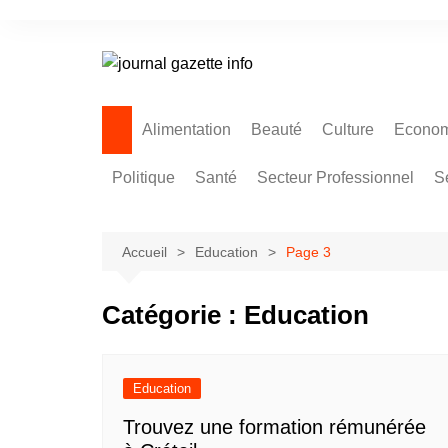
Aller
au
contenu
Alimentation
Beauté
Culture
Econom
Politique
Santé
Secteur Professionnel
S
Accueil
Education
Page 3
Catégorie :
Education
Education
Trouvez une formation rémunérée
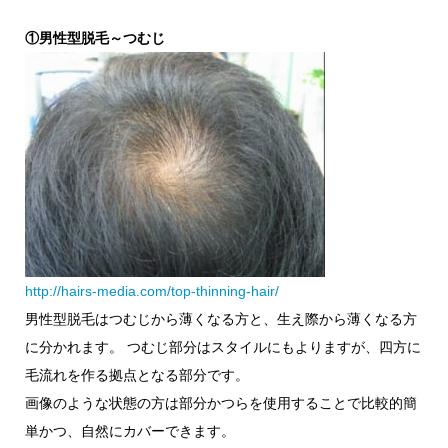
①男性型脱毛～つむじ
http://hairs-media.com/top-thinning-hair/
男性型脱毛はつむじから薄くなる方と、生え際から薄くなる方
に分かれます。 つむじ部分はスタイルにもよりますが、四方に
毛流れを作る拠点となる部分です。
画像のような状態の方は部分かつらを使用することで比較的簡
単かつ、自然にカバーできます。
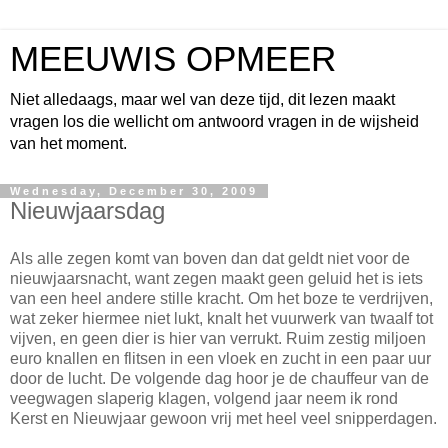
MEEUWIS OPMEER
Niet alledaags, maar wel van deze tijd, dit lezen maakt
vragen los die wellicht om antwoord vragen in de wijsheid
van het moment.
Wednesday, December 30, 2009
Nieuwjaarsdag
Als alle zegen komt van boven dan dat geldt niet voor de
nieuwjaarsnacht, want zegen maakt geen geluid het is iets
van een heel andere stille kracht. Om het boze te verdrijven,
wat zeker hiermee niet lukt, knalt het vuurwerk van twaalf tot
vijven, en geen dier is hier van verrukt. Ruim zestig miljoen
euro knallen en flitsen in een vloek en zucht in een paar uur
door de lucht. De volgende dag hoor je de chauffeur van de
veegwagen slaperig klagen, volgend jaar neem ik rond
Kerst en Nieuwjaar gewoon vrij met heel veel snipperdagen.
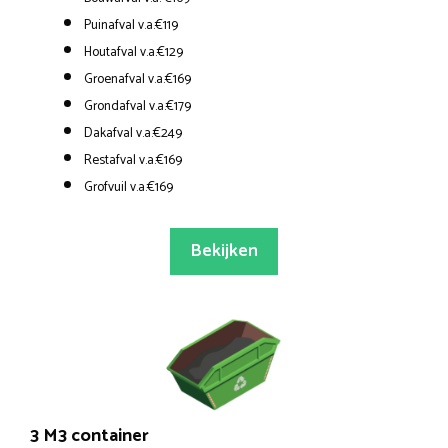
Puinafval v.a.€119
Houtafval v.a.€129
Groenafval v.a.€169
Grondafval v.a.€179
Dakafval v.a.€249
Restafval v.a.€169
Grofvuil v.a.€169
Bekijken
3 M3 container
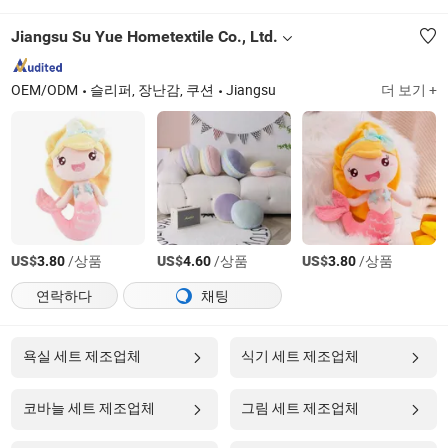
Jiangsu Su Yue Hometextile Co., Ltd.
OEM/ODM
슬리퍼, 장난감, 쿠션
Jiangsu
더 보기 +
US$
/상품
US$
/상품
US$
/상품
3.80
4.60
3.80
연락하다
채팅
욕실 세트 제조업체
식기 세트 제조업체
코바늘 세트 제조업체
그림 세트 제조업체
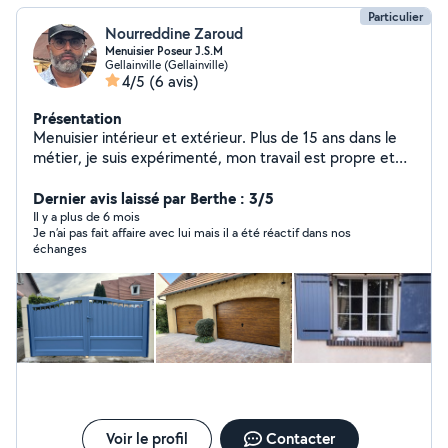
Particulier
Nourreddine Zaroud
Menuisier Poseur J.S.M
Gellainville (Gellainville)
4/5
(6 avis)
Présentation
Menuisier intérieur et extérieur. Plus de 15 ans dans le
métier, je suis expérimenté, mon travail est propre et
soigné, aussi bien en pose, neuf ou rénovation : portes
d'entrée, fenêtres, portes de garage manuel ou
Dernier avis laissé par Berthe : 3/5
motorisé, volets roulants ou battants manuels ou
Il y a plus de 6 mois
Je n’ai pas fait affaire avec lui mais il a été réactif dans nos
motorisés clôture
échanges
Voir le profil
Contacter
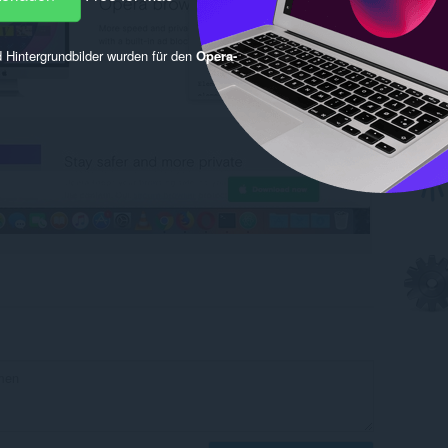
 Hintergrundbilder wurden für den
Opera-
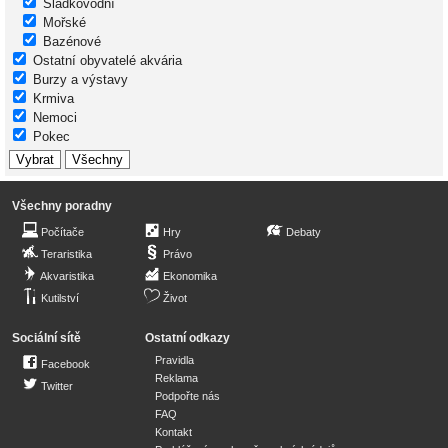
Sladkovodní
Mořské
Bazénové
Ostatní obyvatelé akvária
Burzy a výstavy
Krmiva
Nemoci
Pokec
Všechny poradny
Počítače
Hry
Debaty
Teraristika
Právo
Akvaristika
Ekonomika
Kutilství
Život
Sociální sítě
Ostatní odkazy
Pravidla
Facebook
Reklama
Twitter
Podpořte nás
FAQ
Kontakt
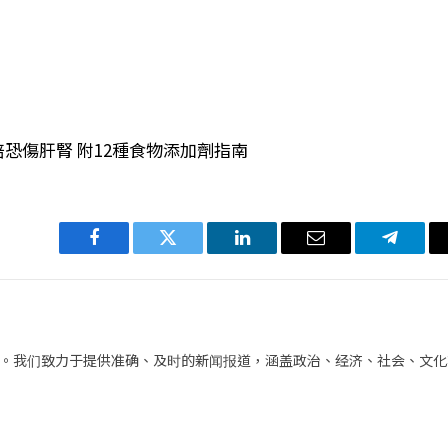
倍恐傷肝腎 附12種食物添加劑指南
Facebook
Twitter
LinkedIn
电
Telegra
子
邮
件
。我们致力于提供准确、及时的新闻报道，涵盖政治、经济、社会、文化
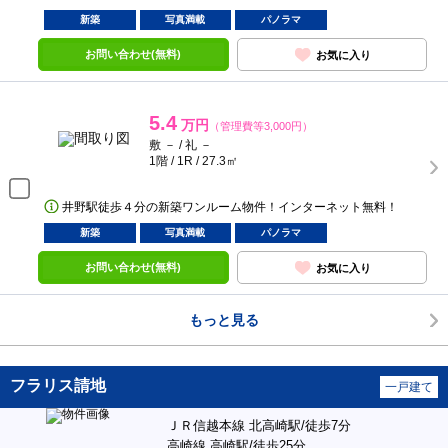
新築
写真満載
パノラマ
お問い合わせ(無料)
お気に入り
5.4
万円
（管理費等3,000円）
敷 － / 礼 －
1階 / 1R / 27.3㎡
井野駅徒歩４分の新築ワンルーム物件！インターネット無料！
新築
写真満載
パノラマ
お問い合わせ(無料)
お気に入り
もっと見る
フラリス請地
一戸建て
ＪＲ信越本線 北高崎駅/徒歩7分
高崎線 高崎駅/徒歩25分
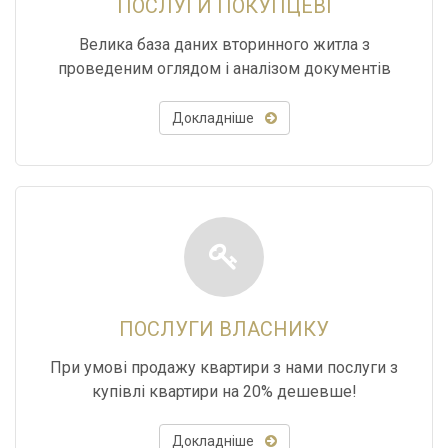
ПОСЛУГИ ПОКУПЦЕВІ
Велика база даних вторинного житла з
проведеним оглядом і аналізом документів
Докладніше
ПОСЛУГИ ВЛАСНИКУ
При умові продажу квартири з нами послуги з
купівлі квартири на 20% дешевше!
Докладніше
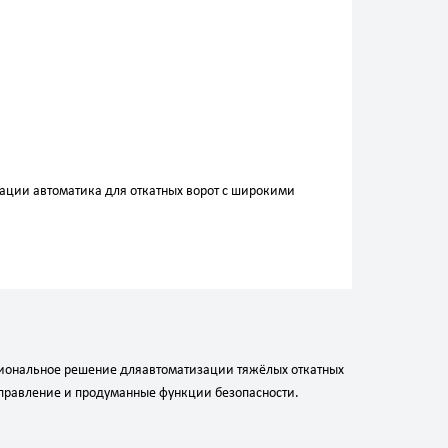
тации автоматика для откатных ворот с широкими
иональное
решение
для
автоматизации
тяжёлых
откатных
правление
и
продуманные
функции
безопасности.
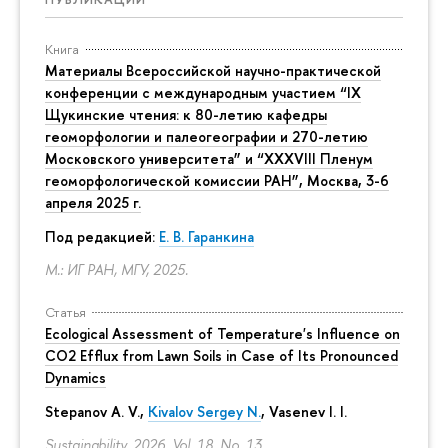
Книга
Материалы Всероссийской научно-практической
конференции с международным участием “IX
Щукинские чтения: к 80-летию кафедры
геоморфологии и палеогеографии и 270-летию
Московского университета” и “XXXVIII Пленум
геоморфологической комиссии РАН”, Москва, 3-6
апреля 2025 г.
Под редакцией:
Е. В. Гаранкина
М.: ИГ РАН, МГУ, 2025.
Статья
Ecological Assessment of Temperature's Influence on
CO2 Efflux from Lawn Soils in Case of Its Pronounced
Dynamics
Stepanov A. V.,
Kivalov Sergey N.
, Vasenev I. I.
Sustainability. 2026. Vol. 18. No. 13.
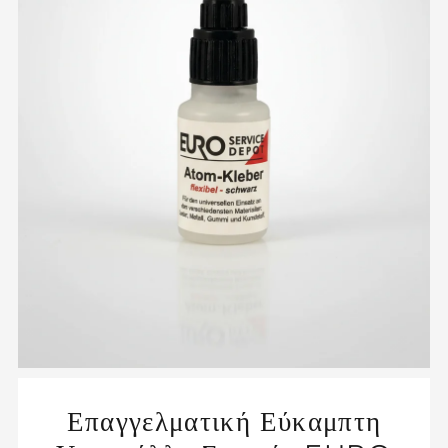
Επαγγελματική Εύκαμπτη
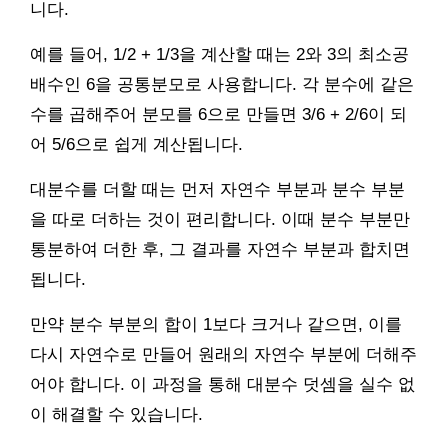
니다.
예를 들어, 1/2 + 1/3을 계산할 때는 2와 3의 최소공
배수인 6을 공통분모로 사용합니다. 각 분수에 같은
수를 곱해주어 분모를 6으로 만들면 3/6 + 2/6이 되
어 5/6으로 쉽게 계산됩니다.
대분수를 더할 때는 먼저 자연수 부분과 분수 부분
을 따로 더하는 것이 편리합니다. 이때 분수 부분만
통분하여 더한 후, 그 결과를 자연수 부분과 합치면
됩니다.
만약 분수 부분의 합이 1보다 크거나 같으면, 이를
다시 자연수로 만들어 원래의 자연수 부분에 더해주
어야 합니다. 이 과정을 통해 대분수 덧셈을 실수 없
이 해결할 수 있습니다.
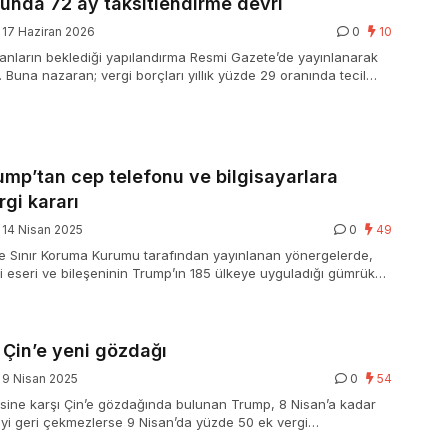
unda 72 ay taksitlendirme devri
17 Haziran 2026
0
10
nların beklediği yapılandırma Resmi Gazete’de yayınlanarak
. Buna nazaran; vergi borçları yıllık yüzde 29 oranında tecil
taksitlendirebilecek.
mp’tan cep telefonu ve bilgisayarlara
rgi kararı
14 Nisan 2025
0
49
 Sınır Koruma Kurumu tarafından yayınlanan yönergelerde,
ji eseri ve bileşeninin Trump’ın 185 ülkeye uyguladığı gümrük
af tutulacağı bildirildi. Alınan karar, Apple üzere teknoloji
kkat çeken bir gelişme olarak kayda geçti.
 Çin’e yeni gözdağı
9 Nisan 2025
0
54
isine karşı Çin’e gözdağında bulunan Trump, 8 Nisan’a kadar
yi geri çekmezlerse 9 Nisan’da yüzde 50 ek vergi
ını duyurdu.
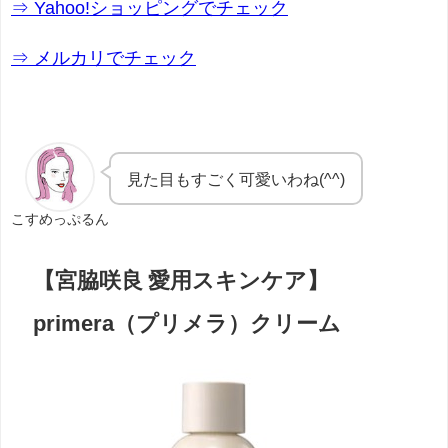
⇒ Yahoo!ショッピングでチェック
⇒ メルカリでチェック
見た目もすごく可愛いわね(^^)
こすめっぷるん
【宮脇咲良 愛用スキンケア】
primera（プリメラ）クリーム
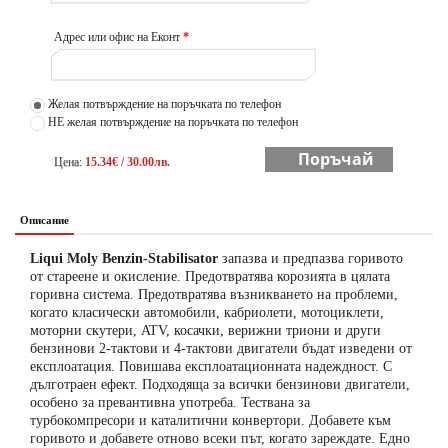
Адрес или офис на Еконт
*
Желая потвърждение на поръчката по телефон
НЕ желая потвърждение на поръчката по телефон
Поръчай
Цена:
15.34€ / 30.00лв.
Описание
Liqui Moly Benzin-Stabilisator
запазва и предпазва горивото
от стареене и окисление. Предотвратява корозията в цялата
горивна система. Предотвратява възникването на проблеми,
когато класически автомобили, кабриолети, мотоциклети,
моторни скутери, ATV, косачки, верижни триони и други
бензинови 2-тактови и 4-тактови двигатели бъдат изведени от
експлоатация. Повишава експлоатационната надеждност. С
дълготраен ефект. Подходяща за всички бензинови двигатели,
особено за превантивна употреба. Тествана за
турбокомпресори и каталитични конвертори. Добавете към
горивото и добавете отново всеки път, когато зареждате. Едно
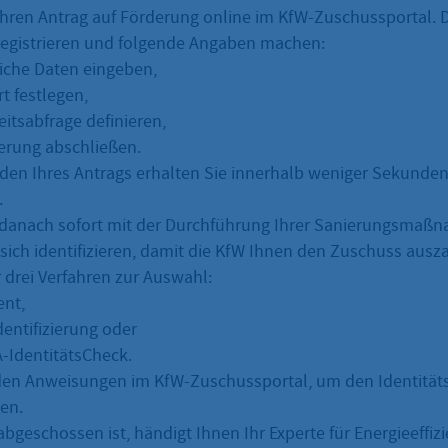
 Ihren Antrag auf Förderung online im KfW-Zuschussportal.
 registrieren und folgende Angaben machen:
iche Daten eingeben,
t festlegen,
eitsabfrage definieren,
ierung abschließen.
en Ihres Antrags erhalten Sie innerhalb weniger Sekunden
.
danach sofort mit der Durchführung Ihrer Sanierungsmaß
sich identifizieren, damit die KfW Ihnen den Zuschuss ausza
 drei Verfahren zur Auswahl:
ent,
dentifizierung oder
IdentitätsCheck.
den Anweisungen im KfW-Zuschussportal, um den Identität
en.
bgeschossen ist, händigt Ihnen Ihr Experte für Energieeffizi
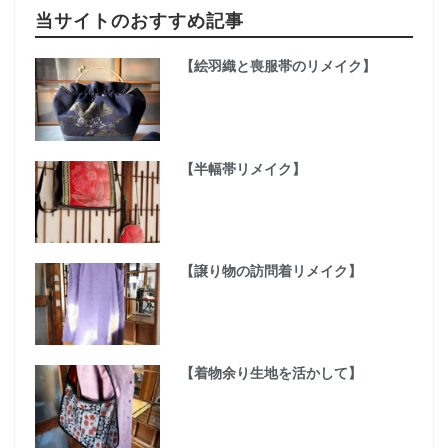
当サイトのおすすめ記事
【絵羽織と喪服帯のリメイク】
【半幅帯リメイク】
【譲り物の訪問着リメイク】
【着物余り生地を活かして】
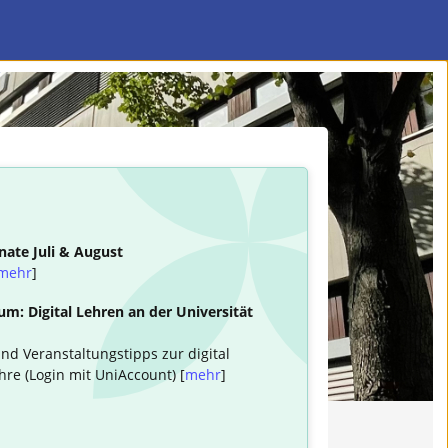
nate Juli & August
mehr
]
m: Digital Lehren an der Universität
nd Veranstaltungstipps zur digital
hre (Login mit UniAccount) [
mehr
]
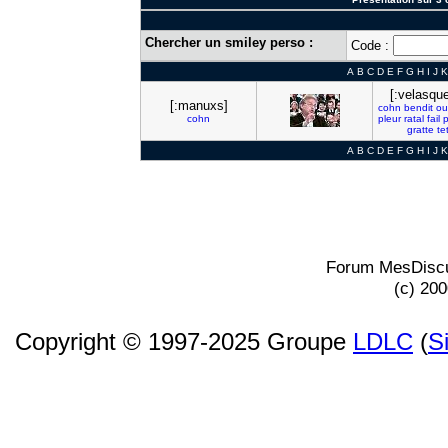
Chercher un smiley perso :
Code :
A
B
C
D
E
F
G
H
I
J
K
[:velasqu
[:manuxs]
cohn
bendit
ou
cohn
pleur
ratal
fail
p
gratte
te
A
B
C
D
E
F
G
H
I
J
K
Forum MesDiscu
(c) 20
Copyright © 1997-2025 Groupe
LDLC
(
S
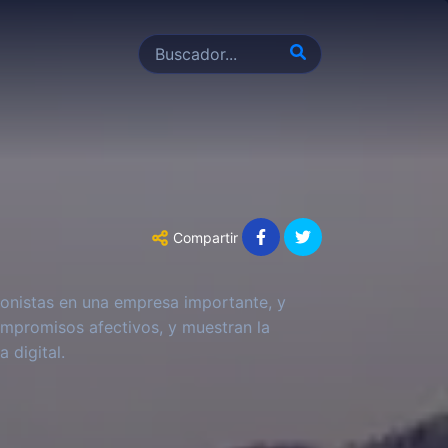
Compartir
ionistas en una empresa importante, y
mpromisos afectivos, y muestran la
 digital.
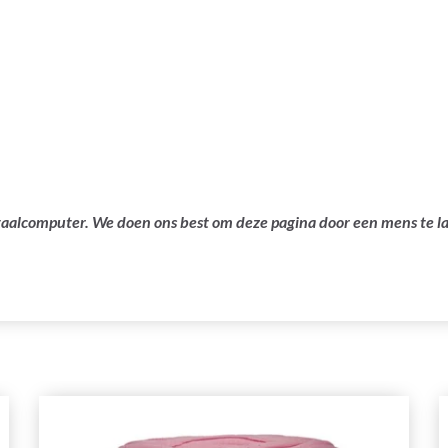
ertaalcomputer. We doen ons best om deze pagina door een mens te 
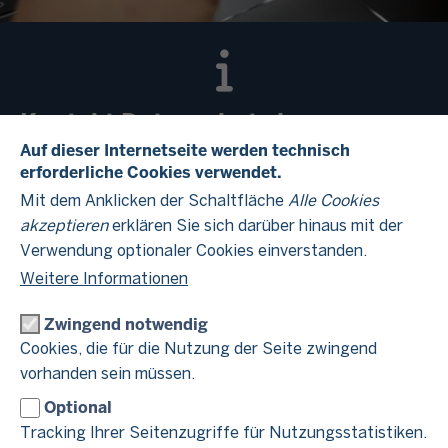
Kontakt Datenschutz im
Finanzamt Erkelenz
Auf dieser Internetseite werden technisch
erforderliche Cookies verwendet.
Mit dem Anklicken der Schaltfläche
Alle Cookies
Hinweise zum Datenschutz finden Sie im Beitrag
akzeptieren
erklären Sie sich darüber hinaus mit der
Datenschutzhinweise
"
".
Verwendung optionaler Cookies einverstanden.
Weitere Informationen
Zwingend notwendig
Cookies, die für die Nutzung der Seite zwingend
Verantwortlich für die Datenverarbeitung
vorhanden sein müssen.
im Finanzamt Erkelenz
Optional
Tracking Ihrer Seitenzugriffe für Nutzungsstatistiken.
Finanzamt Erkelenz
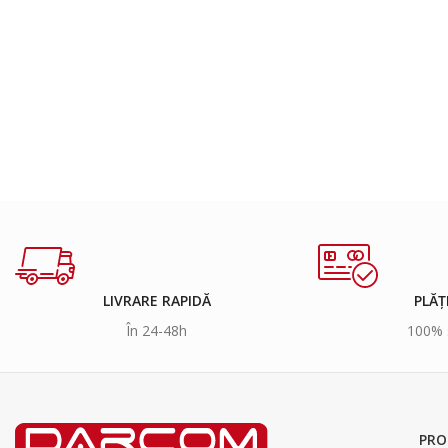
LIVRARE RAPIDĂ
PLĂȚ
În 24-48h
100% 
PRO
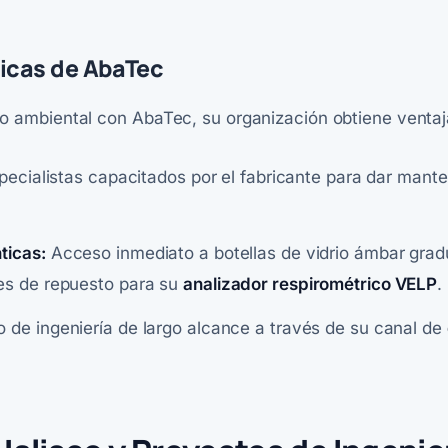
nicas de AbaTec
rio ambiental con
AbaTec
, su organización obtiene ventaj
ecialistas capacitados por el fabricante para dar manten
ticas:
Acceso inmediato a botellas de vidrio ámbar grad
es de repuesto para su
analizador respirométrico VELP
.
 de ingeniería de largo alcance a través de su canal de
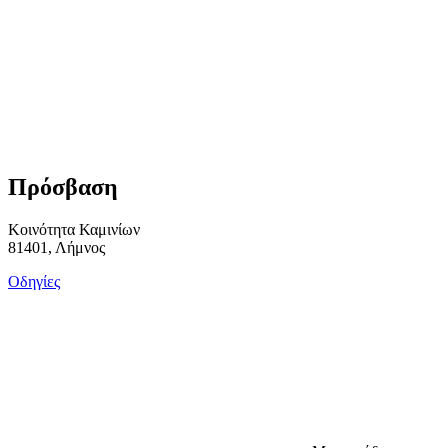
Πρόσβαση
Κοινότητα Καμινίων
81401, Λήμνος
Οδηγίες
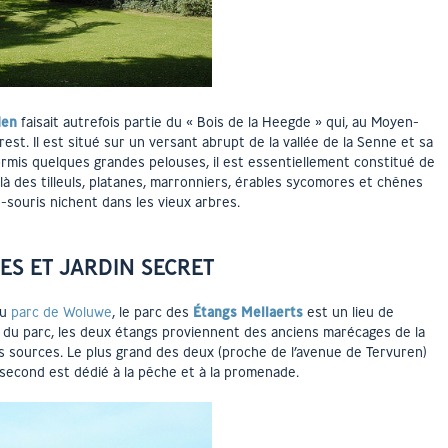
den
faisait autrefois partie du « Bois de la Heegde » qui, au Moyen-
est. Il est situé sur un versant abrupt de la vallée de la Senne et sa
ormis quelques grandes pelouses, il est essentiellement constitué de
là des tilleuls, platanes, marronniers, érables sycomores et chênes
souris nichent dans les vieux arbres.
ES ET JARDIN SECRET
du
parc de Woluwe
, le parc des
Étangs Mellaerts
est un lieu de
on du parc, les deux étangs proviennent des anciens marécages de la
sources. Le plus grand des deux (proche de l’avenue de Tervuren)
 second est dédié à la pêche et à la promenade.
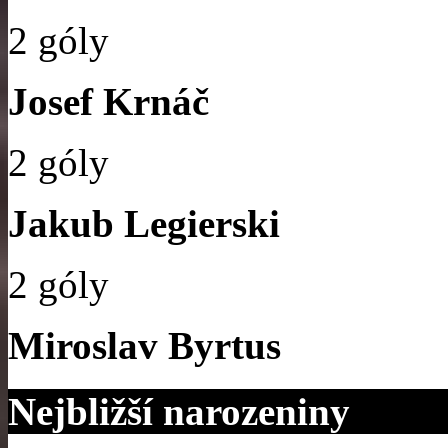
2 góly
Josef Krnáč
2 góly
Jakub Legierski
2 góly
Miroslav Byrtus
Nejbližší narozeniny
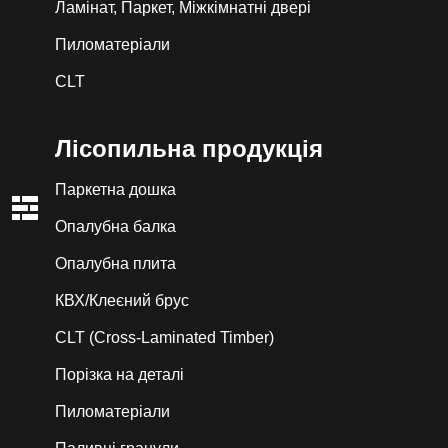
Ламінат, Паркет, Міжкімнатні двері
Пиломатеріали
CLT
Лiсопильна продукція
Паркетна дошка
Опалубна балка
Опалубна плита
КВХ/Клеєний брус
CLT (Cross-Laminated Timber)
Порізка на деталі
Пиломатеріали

____

WHAT YOU SHOULD DO:
For the data above, set down exactly the lines from the line with "особено за превантивна употреба. Тествана за" to the line with "Verantwortlich für die Datenverarbeitung", both included, leaving pictures out.

REPLY TO THE EXERCISE:
особено за превантивна употреба. Тествана за
турбокомпресори и каталитични конвертори. Добавете към
горивото и добавете отново всеки път, когато зареждате. Едно
 Ihren Antrag auf Förderung online im KfW-Zuschussportal.
 registrieren und folgende Angaben machen:
iche Daten eingeben,
t festlegen,
eitsabfrage definieren,
ierung abschließen.
en Ihres Antrags erhalten Sie innerhalb weniger Sekunden
.
danach sofort mit der Durchführung Ihrer Sanierungsmaß
sich identifizieren, damit die KfW Ihnen den Zuschuss ausza
 drei Verfahren zur Auswahl:
ent,
dentifizierung oder
IdentitätsCheck.
den Anweisungen im KfW-Zuschussportal, um den Identität
en.
bgeschossen ist, händigt Ihnen Ihr Experte für Energieeffizi
当サイトのおすすめ記事
【絵羽織と喪服帯のリメイク】
【半幅帯リメイク】
【譲り物の訪問着リメイク】
【着物余り生地を活かして】
nate Juli & August
mehr
]
m: Digital Lehren an der Universität
nd Veranstaltungstipps zur digital
hre (Login mit UniAccount) [
mehr
]
Chercher un smiley perso :
Code :
A
B
C
D
E
F
G
H
I
J
K
[:velasqu
[:manuxs]
cohn
bendit
ou
cohn
pleur
ratal
fail
p
gratte
te
A
B
C
D
E
F
G
H
I
J
K
Forum MesDiscu
(c) 20
Copyright © 1997-2025 Groupe
LDLC
(
S
Compartir
ionistas en una empresa importante, y
mpromisos afectivos, y muestran la
 digital.
ertaalcomputer. We doen ons best om deze pagina door een mens te 
Kontakt Datenschutz im
Finanzamt Erkelenz
Auf dieser Internetseite werden technisch
erforderliche Cookies verwendet.
Mit dem Anklicken der Schaltfläche
Alle Cookies
Hinweise zum Datenschutz finden Sie im Beitrag
akzeptieren
erklären Sie sich darüber hinaus mit der
Datenschutzhinweise
"
".
Verwendung optionaler Cookies einverstanden.
Weitere Informationen
Zwingend notwendig
Cookies, die für die Nutzung der Seite zwingend
Verantwortlich für die Datenverarbeitung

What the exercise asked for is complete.